WHAT TO WORK ON:
After finding "は、入会金を除き、無料で講座を予" in a line below, print that line and the rest of the lines exactly, leaving out all pictures.
[MATERIAL FOR THIS TASK — start]
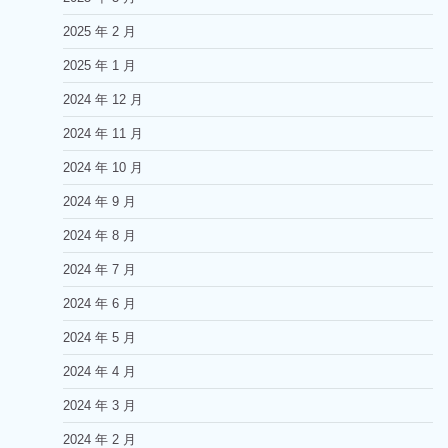
2025 年 2 月
2025 年 1 月
2024 年 12 月
2024 年 11 月
2024 年 10 月
2024 年 9 月
2024 年 8 月
2024 年 7 月
2024 年 6 月
2024 年 5 月
2024 年 4 月
2024 年 3 月
2024 年 2 月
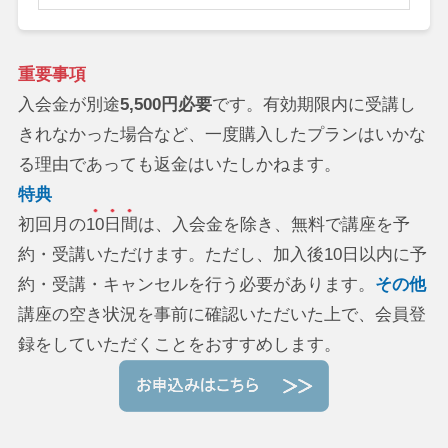
重要事項
入会金が別途
5,500円必要
です。有効期限内に受講し
きれなかった場合など、一度購入したプランはいかな
る理由であっても返金はいたしかねます。
特典
初回月の
10日間
は、入会金を除き、無料で講座を予
約・受講いただけます。ただし、加入後10日以内に予
約・受講・キャンセルを行う必要があります。
その他
講座の空き状況を事前に確認いただいた上で、会員登
録をしていただくことをおすすめします。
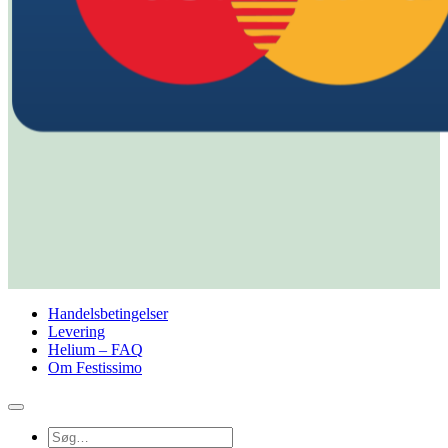
Handelsbetingelser
Levering
Helium – FAQ
Om Festissimo
Søg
[MATERIAL FOR THIS TASK — finish]
WRITTEN ANSWER:
は、入会金を除き、無料で講座を予
約・受講いただけます。ただし、加入後10日以内に予
約・受講・キャンセルを行う必要があります。
その他
講座の空き状況を事前に確認いただいた上で、会員登
録をしていただくことをおすすめします。
Handelsbetingelser
Levering
Helium – FAQ
Om Festissimo
Søg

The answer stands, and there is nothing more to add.